The Gillings Sustainable Agriculture Project: A Gillings Innovative Laboratory


Designing Information about Food
March 5, 2010, 3:40 pm
Filed under: Food, Media, Uncategorized | Tags: , ,

Public health practitioners are at the forefront of working with vulnerable communities on significant issues—that’s why I found it promising recently to see two students from the UNC School of Public Health in a multimedia class I’m taking at the School of Journalism. I hope the skills I gain in multimedia storytelling will allow me to partner with public health experts to most effectively communicate stories about local food systems.

I am a beginner when it comes to multimedia production, but thanks to Professor Laura Ruel, one of our School’s finest teachers in visual communication, I’m learning the basics of what makes for effective multimedia storytelling. Professor Ruel is sought out by industry powerhouses like the New York Times for her research on user behavior and eye-tracking, and the evaluation of cognitive processes as it relates to multimedia journalism.

So, what does the term multimedia really mean, and what makes for successful multimedia? Yes, it is multiple forms of media—graphics, flash, photography, video, audio—but more importantly, successful multimedia means that each medium selected tells that portion of the story best, and that each medium fits with others into one final seamless product. I’ve included a video produced by the advertising giant Ogilvy on the Canadian local food system. Let me know what you think. Do you find the graphics and multiple media to work seamlessly together? Does the Hellman’s Mayonnaise corporate sponsorship conflict with the message? Do you see any other uses for multimedia tools such as this to further public health work?

A Few Words on Infographics:

I’m finding that many talented designers are beginning to create graphics on nutrition-related topics, seasonal food charts, and food systems. Infographics are essentially visual representations of data. They can range from a basic subway map, to some of the complex 3-D interactives you find on newyorktimes.com. I’ve included links to a few food related graphics that caught my attention and may be helpful to folks promoting local foods campaigns that have similar components to the Gillings Sustainable Agriculture Project.

Example #1:

This example was shown in class by Professor Ruel and was praised by a lot of students because it is a fairly attractive graphic.

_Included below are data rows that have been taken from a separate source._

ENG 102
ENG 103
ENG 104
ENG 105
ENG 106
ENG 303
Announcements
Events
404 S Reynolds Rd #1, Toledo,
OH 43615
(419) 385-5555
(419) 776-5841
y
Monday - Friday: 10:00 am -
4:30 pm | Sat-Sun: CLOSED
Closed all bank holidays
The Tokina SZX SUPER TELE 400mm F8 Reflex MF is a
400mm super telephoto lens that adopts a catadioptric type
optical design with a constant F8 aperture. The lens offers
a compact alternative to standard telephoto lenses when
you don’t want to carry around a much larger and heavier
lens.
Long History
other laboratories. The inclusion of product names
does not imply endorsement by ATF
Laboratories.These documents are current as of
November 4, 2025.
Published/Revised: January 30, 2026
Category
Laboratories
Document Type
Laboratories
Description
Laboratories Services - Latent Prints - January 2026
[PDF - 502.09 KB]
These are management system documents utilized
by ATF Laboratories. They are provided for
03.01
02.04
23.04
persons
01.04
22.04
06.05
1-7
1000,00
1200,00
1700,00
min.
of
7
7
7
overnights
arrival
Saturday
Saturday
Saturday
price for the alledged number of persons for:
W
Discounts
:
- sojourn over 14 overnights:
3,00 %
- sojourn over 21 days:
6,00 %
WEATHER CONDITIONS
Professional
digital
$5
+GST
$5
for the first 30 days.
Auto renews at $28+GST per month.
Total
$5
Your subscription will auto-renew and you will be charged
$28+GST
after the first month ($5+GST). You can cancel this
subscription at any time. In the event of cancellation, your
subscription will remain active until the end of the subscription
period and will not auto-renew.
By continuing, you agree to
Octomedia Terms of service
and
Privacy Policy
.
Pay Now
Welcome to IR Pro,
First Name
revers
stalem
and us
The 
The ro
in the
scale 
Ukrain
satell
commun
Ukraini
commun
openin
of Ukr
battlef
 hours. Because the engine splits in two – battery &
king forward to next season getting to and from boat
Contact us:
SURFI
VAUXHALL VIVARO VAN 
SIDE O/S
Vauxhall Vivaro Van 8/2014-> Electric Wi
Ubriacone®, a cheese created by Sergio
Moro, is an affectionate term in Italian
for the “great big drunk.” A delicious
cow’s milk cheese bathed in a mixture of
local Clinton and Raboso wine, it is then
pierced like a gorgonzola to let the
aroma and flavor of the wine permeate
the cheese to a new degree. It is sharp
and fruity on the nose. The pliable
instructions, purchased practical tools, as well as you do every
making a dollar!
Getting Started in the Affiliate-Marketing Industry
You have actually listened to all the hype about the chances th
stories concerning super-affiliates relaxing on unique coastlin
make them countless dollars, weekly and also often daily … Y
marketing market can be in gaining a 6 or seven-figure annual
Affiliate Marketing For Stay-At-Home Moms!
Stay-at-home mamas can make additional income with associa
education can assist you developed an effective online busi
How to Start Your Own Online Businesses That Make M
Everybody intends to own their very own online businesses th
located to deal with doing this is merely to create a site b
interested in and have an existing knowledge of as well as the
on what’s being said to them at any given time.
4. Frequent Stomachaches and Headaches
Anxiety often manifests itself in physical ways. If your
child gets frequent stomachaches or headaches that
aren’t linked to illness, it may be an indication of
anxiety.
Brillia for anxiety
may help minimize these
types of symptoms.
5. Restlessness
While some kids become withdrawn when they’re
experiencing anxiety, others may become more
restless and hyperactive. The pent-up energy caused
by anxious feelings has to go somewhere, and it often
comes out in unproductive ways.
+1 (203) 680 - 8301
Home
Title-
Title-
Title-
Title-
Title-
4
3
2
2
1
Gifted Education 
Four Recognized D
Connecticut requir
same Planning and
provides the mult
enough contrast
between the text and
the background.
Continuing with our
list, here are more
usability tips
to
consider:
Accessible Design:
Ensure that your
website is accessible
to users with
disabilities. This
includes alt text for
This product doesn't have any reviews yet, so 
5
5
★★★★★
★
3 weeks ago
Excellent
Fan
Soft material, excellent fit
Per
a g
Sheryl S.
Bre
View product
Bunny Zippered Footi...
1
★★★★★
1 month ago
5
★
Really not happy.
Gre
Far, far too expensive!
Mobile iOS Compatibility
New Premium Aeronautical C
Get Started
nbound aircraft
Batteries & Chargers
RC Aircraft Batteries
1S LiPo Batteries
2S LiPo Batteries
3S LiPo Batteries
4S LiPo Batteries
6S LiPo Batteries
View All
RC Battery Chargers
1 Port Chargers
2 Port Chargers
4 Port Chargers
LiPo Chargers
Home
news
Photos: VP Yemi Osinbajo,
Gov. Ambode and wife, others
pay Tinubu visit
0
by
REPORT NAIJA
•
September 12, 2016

Colorful, bright, optimistic. It shows a lot of information without overwhelming the viewer. At the same time, a student pointed out that one of the key food groups, vegetables, was shaded yellow, a color difficult to read online. I was thrown off by the misspelling of “Quince” and as a result couldn’t objectively look at this graphic. To the designer’s defense, Adobe Illustrator, the software used to create most of these graphics, does not include spell-check.

Example #2:

Disclaimer. This isn’t a graphic. It’s a photograph. I included it because it drives home the point that the visual medium can make simple points very effectively without needing words or numbers. I’m not a nutrition scientist, but I imagine one of the (many) challenges for nutritionists is to communicate the grave consequences of, in this case, excessive sugar consumption.

How much sugar is there in a small can of regular Coke? One regular can of Coca Cola contains 39 grams of sugar or 9 1/2 sugar cubes. This might not mean much when you read the words, but look at each sugar cube and my hunch is that the manner in which we process that visual information is quite different. One of the ways researchers measure effective use of media is through testing information recall between words and images. I’ll need to follow up to see if research has been conducted on information recall as it relates to food images and text.

Example #3:

Great use of color, negative space, and playful symbols. GOOD has been at the forefront of cutting edge design, but this graphic might be a piece that lends itself better to print then to an online format. In order to read any of the text or know what each fruit/vegetable symbol stands for, you need to zoom in or click F for fullscreen. And for those really wanting to know what’s in season in each of these states, one symbol for ‘Greens’ isn’t very helpful.

With so many creative infographics on nutrition and food-related topics, you could spend hours sleuthing the Internet. Informational graphics and multimedia are powerful communication tools, so let us know if you have any favorites related to sustainable agriculture and food.